Remember when Sam Altman the CEO of OpenAI called ads in AI “uniquely unsettling”and a “last resort“. About 18 months later, OpenAI is reconsidering, warming up the idea of ads in ChatGPT. Altman still says he dislikes ads and finds them unsettling in an AI context, but he hasn’t ruled them out, stressing they would need to be handled with extreme care.
The decision comes as OpenAI scrambles to unlock new revenue streams from its roughly 800 million monthly users, as it looks to cover the estimated $1.4 trillion it has pledged for AI infrastructure over the next eight years. Altman said in November that the company anticipated reaching about $20 billion in annual revenue by the end of 2025.

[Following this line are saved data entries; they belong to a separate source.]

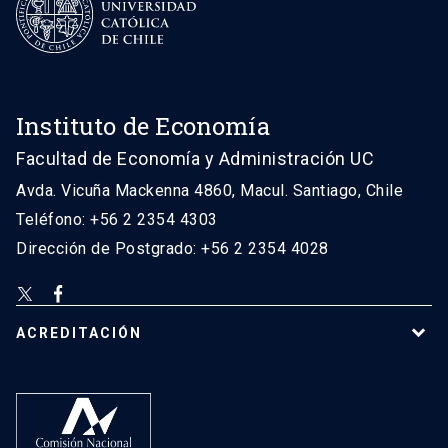
Instituto de Economía
Facultad de Economía y Administración UC
Avda. Vicuña Mackenna 4860, Macul. Santiago, Chile
Teléfono: +56 2 2354 4303
Dirección de Postgrado: +56 2 2354 4028
ACREDITACIÓN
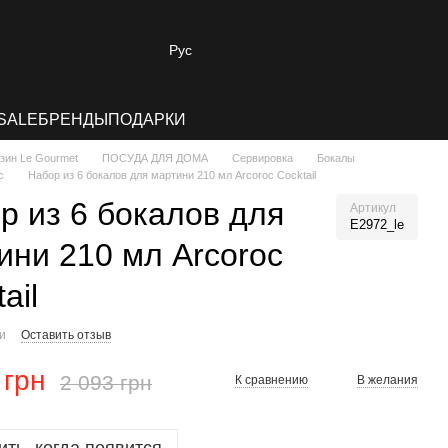
Рус
SALE
БРЕНДЫ
ПОДАРКИ
зин Le Gourmet
ПОСУДА ДЛЯ ДОМА
Сервировка
Бокалы
c
Набор из 6 бокалов для мартини 210 мл Arcoroc Cocktail
р из 6 бокалов для
Артикул
E2972_le
ини 210 мл Arcoroc
ail
ии
Оставить отзыв
 грн
2 093 грн
К сравнению
В желания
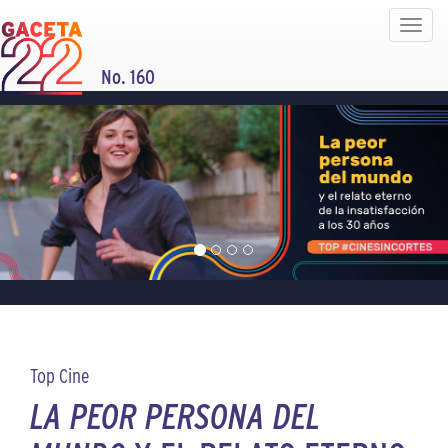
Toggle
navigat
No. 160
Top Cine
LA PEOR PERSONA DEL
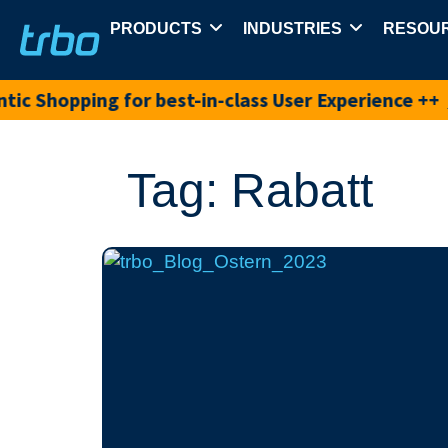
PRODUCTS
INDUSTRIES
RESOU
hopping for best-in-class User Experience ++
Book
Tag: Rabatt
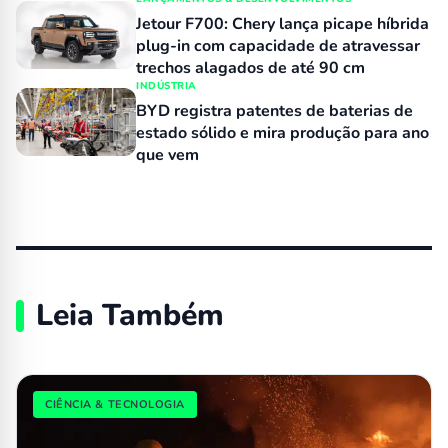
Jetour F700: Chery lança picape híbrida
plug-in com capacidade de atravessar
trechos alagados de até 90 cm
INDÚSTRIA
BYD registra patentes de baterias de
estado sólido e mira produção para ano
que vem
Leia Também
CIÊNCIA & TECNOLOGIA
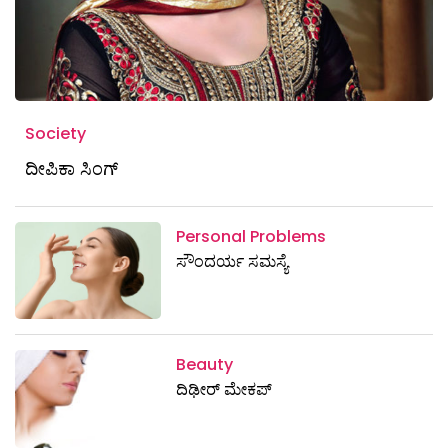
Society
ದೀಪಿಕಾ ಸಿಂಗ್
Personal Problems
ಸೌಂದರ್ಯ ಸಮಸ್ಯೆ
Beauty
ದಿಢೀರ್ ಮೇಕಪ್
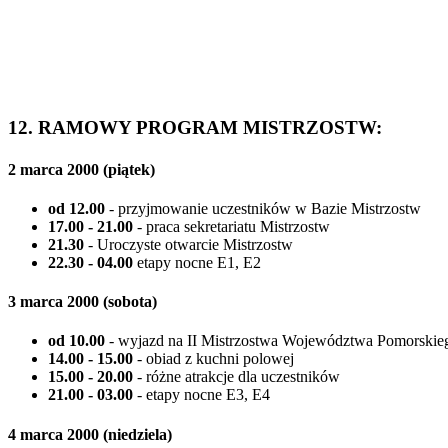
12. RAMOWY PROGRAM MISTRZOSTW:
2 marca 2000 (piątek)
od 12.00
- przyjmowanie uczestników w Bazie Mistrzostw
17.00 - 21.00
- praca sekretariatu Mistrzostw
21.30
- Uroczyste otwarcie Mistrzostw
22.30 - 04.00
etapy nocne E1, E2
3 marca 2000 (sobota)
od 10.00
- wyjazd na II Mistrzostwa Województwa Pomorsk
14.00 - 15.00
- obiad z kuchni polowej
15.00 - 20.00
- różne atrakcje dla uczestników
21.00 - 03.00
- etapy nocne E3, E4
4 marca 2000 (niedziela)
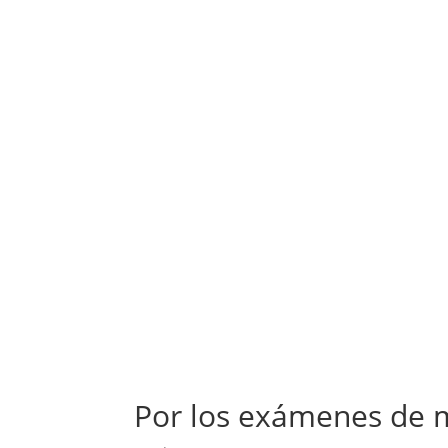
Por los exámenes de 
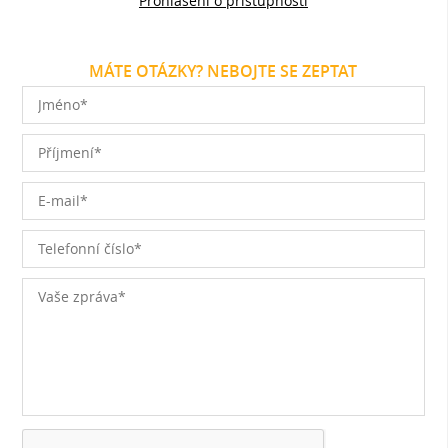
Prohlášení o přístupnosti
MÁTE OTÁZKY? NEBOJTE SE ZEPTAT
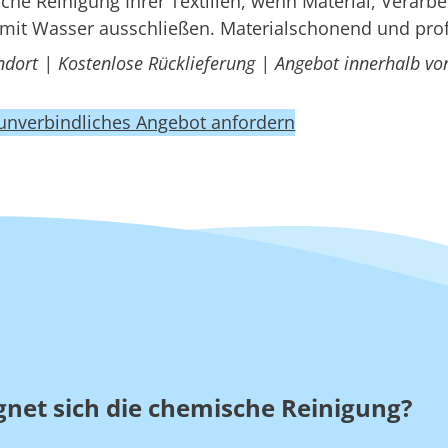
e Reinigung Ihrer Textilien, wenn Material, Verarbe
mit Wasser ausschließen. Materialschonend und prof
ndort | Kostenlose Rücklieferung | Angebot innerhalb vo
 unverbindliches Angebot anfordern
gnet sich die chemische Reinigung?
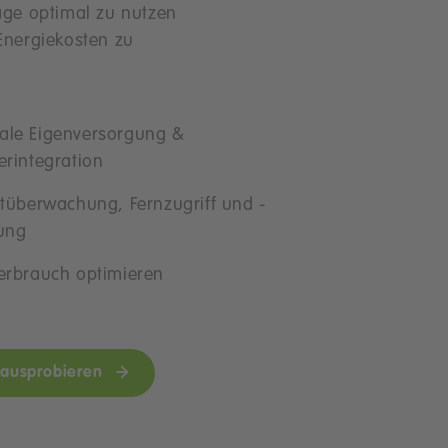
age optimal zu nutzen
Energiekosten zu
le Eigenversorgung &
erintegration
itüberwachung, Fernzugriff und -
ung
erbrauch optimieren
 ausprobieren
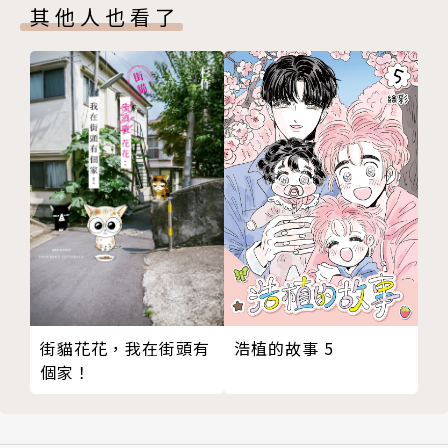
其他人也看了
浩植的故事 5
街貓花花，我在街頭有
個家！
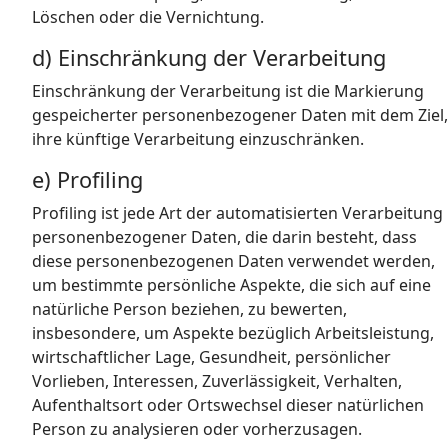
Löschen oder die Vernichtung.
d) Einschränkung der Verarbeitung
Einschränkung der Verarbeitung ist die Markierung
gespeicherter personenbezogener Daten mit dem Ziel,
ihre künftige Verarbeitung einzuschränken.
e) Profiling
Profiling ist jede Art der automatisierten Verarbeitung
personenbezogener Daten, die darin besteht, dass
diese personenbezogenen Daten verwendet werden,
um bestimmte persönliche Aspekte, die sich auf eine
natürliche Person beziehen, zu bewerten,
insbesondere, um Aspekte bezüglich Arbeitsleistung,
wirtschaftlicher Lage, Gesundheit, persönlicher
Vorlieben, Interessen, Zuverlässigkeit, Verhalten,
Aufenthaltsort oder Ortswechsel dieser natürlichen
Person zu analysieren oder vorherzusagen.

The move could be controversial, since users often share personal information with chatbots, and it would increase pressure on OpenAI to avoid promoting harmful products, especially amid lawsuits alleging ChatGPT encouraged suicides.

ChatGPT goes further
OpenAI is taking the next step in expanding access to ChatGPT without sacrificing the user experience. Since August, the $8 per-month ChatGPT Go subscription has rolled out across 171 countries, offering features like conversational messaging, image generation, file uploads, and extended memory. That momentum is now continuing with an upcoming U.S. launch.
Alongside the expansion, OpenAI is beginning to test ads in ChatGPT’s free tier for logged-in U.S. users over 18. The Go plan, positioned between Free and Plus will also include ads while delivering upgraded capabilities such as longer memory and increased image creation. Higher-tier subscriptions, including Plus ($20/month), Pro ($20 month), and Business, will remain ad-free.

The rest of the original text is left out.